Carnet de voyage multiracial

Avec Travelling Souls, Déborah Tanguy et Olivier Cahours nous entraînent dans une aventure éclectique entre la France et l’Afrique du Sud.

Lorraine Soliman  • 2 mars 2016 abonné·es
Carnet de voyage multiracial
© **Travelling Souls**, Music Box. **Concerts :** le 10 mars, avec les élèves de la classe de jazz vocal du Conservatoire Jean-Wiéner de Bobigny ; en duo le 20 avril au Café Laurent (Paris Vie). Photo : Aurélie Bayad

Les reprises de l’hymne national sud–africain, « Nkosi Sikelel’ iAfrika » (« Dieu bénisse l’Afrique », en langue xhosa), ne manquent pas, mais cette version de la chanteuse Déborah Tanguy, en duo avec le guitariste Olivier Cahours, fait beaucoup mieux qu’allonger la liste. Elle la complète, l’augmente et confère à ce chant une dimension foncièrement originale.

Composé en 1897 par le révérend méthodiste Enoch Sontonga, adopté par l’ANC comme hymne officiel en 1925, puis combiné avec l’hymne national afrikaner pour n’en faire qu’un seul, il est chanté dans les cinq langues les plus parlées d’Afrique du Sud. À partir de 1996, il est un symbole puissant d’unité multiraciale, non seulement en Afrique australe mais aussi à travers le monde. Autant dire qu’il faut pouvoir s’en saisir… ce que font Déborah Tanguy et Olivier Cahours avec un naturel déconcertant.

D’un souffle grave et chaud, chargé d’émotions profondes, Déborah Tanguy s’empare de ce chant lourd de sens et l’incarne à sa manière simple (en apparence) et belle de jazzwoman. À ses côtés, le guitariste Olivier Cahours est le complice idéal : constamment à l’écoute, jamais trop devant ni trop derrière, amoureux du beau son tout autant que du silence qui l’entoure. Ainsi, ce « Nkosi -Sikelel’ iAfrika », placé en ouverture d’album, donne le ton de Travelling Souls. Solennel et radieux à la fois.

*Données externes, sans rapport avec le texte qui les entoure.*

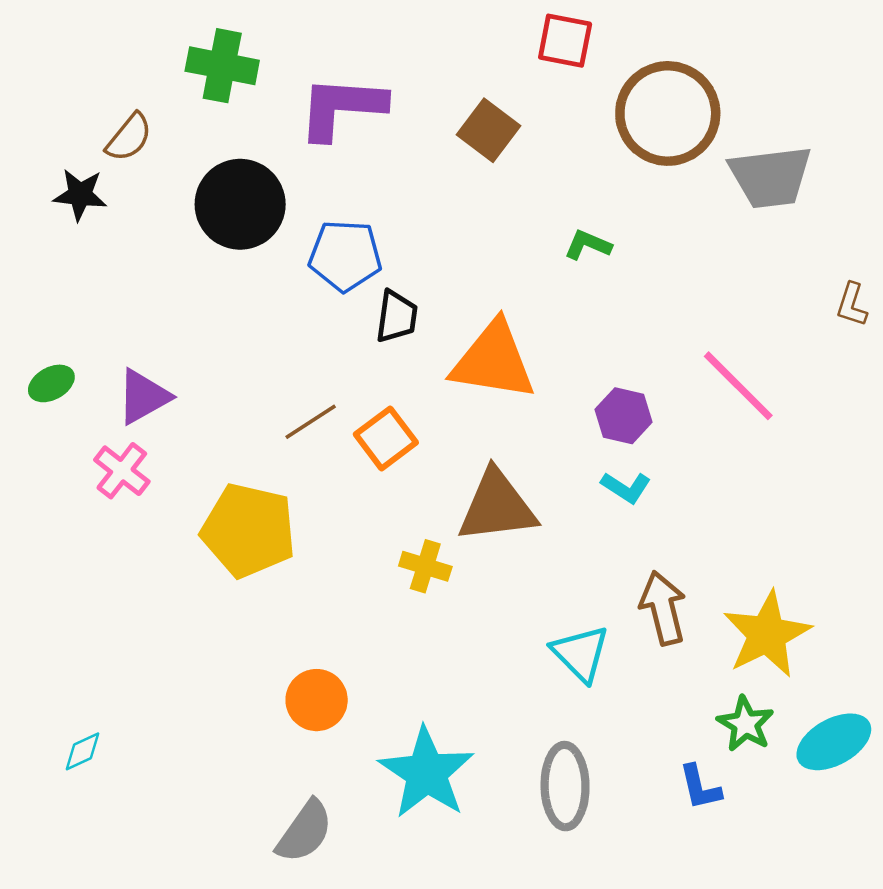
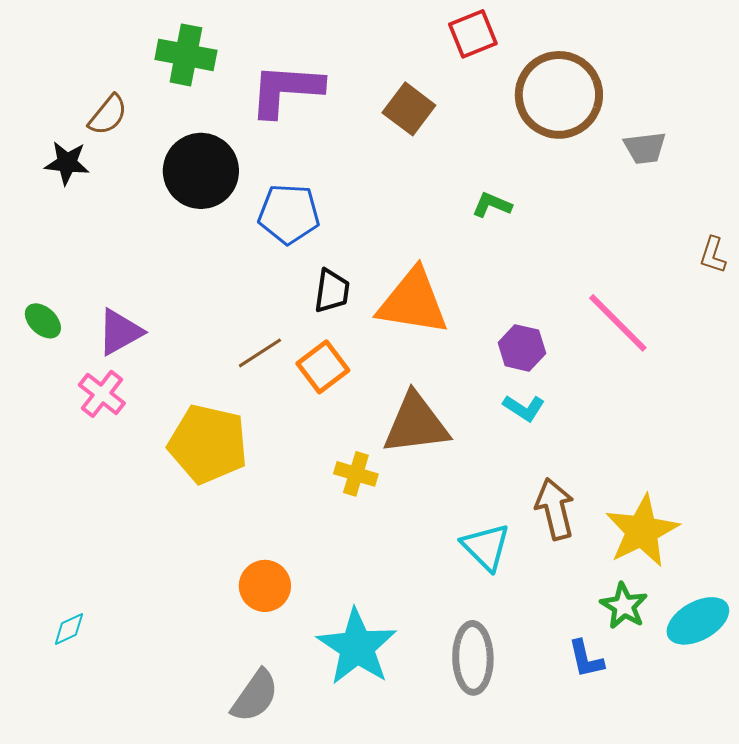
red square: (565, 41) -> (473, 34), turned -33
gray trapezoid: (771, 177) -> (645, 148), size x0.6
black trapezoid: (397, 317) -> (332, 291), moved
green ellipse: (51, 383) -> (43, 321), turned 72

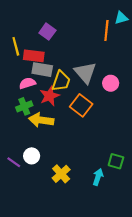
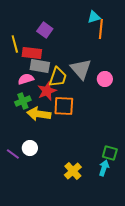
cyan triangle: (121, 18) -> (94, 17), moved
orange square: (81, 105) -> (64, 106), moved, turned -35
yellow cross: (61, 174) -> (73, 171), moved
cyan arrow: (98, 177) -> (104, 168), moved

La suite du voyage est tout aussi attachante. De l’anglais au xhosa en passant par l’espagnol et, bien sûr, le scat, langage inouï du jazz où la voix déferle hors des mots, Déborah Tanguy habite ce qu’elle chante. Et peut-être ici plus encore que d’habitude. Ce projet est le sien, indéniablement, fruit d’un itinéraire foisonnant de musiques et de transmission entre la France et l’Afrique du Sud depuis plus d’une décennie. Olivier Cahours, avec qui elle se produit régulièrement et anime de nombreux stages (notamment dans le cadre du Crest Jazz Vocal, chaque été), n’en est pas moins au cœur du sujet, dans l’écriture (la moitié des morceaux sont des compositions) comme dans le jeu.

C’est que ces deux-là parlent la même langue et vivent la musique dans sa globalité. La chanteuse Déborah Tanguy est avant tout musicienne : violoniste et saxophoniste de formation, aux percussions corporelles quand ça lui chante, et bien lui en prend ; l’instrumentiste Olivier Cahours fait chanter sa guitare à sept cordes comme si elle était un prolongement de lui-même.

Éclectique, mais pas éclaté, Travelling Souls a des allures de carnet de voyage, ce que soulignent joliment les illustrations de pochette signées Alexandre Follain. Sorti en version digitale le 26 février et vendu à la fin des concerts, ce très bel album mériterait une autre distribution.